Show every line of the records below that contains the word "Raptor".

◆ Page-level text extractions ◆
[Start of Attachment]

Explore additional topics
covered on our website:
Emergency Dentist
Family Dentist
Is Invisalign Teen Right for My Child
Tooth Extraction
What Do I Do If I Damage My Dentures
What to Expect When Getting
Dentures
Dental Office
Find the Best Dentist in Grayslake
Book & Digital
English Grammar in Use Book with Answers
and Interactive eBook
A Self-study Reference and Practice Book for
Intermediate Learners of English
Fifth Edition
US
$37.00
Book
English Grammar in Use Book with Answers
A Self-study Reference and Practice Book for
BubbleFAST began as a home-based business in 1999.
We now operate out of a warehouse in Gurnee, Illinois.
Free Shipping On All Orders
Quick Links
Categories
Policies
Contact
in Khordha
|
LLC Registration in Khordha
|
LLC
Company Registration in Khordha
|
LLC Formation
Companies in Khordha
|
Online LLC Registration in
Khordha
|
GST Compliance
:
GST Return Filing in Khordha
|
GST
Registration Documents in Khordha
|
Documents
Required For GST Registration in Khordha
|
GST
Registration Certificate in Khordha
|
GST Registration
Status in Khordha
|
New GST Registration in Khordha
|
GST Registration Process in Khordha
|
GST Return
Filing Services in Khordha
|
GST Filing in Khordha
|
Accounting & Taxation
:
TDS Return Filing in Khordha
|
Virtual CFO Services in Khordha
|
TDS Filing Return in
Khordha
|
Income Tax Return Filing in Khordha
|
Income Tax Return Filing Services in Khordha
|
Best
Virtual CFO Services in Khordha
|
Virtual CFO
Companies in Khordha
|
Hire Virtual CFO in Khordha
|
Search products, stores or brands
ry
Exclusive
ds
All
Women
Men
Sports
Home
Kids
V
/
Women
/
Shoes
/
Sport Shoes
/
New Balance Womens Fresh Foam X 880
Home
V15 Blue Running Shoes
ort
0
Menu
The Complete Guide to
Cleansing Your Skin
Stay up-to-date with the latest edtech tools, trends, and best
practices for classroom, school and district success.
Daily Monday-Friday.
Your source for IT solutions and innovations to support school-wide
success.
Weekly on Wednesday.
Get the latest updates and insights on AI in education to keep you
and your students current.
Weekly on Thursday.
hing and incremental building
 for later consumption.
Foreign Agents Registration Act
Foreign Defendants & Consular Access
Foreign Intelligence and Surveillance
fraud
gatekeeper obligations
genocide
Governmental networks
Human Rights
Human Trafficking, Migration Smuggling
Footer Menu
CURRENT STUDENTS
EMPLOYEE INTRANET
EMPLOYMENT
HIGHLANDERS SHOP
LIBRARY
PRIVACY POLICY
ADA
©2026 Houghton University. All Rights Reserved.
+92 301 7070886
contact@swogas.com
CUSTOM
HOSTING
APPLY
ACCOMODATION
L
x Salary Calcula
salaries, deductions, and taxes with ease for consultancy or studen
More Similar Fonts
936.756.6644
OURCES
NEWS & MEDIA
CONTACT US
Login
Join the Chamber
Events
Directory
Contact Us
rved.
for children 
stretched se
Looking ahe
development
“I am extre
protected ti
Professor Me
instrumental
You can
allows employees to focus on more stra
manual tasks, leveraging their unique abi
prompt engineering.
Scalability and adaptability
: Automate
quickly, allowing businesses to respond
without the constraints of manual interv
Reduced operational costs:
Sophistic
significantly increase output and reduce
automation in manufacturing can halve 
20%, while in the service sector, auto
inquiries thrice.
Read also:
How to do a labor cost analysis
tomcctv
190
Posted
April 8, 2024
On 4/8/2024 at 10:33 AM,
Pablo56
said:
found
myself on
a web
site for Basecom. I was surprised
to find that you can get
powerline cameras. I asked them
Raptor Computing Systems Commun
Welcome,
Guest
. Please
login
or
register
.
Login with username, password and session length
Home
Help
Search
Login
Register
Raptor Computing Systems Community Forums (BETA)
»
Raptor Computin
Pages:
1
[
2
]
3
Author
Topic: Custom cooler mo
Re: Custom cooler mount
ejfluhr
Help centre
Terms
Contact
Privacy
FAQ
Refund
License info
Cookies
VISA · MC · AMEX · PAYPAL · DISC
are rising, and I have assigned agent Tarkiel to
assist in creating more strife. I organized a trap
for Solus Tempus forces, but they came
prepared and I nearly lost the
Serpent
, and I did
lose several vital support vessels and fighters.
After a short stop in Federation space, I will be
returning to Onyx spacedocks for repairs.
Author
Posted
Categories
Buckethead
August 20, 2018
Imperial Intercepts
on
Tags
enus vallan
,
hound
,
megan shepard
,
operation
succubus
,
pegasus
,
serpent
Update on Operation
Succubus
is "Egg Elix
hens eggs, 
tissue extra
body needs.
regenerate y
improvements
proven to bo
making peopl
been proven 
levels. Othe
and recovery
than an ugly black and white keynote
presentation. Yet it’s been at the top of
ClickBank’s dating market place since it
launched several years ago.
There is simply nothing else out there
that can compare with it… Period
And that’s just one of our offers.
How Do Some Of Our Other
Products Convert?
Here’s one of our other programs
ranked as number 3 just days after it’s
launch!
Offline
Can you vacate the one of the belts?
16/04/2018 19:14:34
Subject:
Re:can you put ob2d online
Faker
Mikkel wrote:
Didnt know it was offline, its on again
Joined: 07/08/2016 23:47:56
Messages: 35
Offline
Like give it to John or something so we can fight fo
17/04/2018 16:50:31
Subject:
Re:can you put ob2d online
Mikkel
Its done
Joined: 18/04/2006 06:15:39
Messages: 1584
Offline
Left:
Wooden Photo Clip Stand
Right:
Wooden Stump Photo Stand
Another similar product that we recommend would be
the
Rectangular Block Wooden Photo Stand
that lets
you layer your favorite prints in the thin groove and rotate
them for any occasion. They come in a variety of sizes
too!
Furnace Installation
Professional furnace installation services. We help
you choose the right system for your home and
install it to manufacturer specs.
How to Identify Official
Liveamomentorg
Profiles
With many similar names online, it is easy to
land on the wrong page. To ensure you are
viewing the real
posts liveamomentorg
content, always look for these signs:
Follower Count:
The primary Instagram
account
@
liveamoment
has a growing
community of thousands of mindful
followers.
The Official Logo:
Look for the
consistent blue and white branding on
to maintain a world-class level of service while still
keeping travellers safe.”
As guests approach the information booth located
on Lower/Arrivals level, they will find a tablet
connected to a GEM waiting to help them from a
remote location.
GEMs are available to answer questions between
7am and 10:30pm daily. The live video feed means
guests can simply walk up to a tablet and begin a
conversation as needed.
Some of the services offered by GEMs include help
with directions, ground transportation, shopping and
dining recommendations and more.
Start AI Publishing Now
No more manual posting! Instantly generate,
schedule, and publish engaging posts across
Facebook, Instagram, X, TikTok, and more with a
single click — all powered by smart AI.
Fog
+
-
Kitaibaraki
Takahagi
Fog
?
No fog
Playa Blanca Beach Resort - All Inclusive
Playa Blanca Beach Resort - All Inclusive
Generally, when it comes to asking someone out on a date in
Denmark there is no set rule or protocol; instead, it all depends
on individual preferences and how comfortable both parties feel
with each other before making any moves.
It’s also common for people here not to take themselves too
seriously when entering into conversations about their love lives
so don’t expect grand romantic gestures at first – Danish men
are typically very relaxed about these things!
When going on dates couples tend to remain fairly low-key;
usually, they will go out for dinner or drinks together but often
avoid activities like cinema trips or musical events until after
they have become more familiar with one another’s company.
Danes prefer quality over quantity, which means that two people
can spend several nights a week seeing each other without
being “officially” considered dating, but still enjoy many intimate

[End of Attachment]

◆ SOLUTION TO THE PROBLEM ◆
Raptor Computing Systems Commun
Raptor Computing Systems Community Forums (BETA)
Raptor Computin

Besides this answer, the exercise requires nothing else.